WHAT IS BEING ASKED:
The answer must consist of each line below that holds the word "fleks", copied as it stands.

Stored data entries
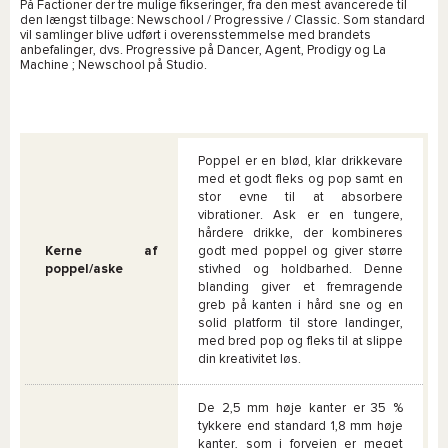
På Factioner der tre mulige fikseringer, fra den mest avancerede til
den længst tilbage: Newschool / Progressive / Classic. Som standard
vil samlinger blive udført i overensstemmelse med brandets
anbefalinger, dvs. Progressive på Dancer, Agent, Prodigy og La
Machine ; Newschool på Studio.
Poppel er en blød, klar drikkevare
med et godt fleks og pop samt en
stor evne til at absorbere
vibrationer. Ask er en tungere,
hårdere drikke, der kombineres
Kerne af
godt med poppel og giver større
poppel/aske
stivhed og holdbarhed. Denne
blanding giver et fremragende
greb på kanten i hård sne og en
solid platform til store landinger,
med bred pop og fleks til at slippe
din kreativitet løs.
De 2,5 mm høje kanter er 35 %
tykkere end standard 1,8 mm høje
kanter, som i forvejen er meget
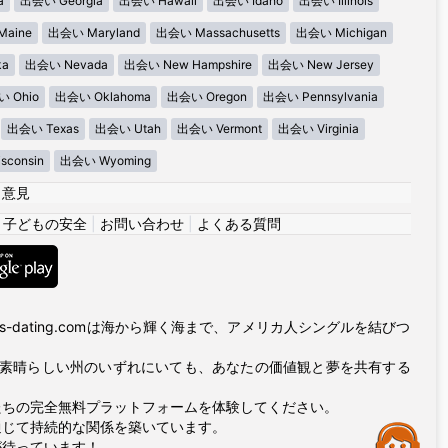
a
出会い Georgia
出会い Hawaii
出会い Idaho
出会い Illinois
aine
出会い Maryland
出会い Massachusetts
出会い Michigan
ka
出会い Nevada
出会い New Hampshire
出会い New Jersey
 Ohio
出会い Oklahoma
出会い Oregon
出会い Pennsylvania
出会い Texas
出会い Utah
出会い Vermont
出会い Virginia
consin
出会い Wyoming
|
意見
|
子どもの安全
|
お問い合わせ
|
よくある質問
es-dating.comは海から輝く海まで、アメリカ人シングルを結びつ
の素晴らしい州のいずれにいても、あなたの価値観と夢を共有する
たちの完全無料プラットフォームを体験してください。
通じて持続的な関係を築いています。
Assistance
が待っています！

SOLUTION:
med et godt fleks og pop samt en
med bred pop og fleks til at slippe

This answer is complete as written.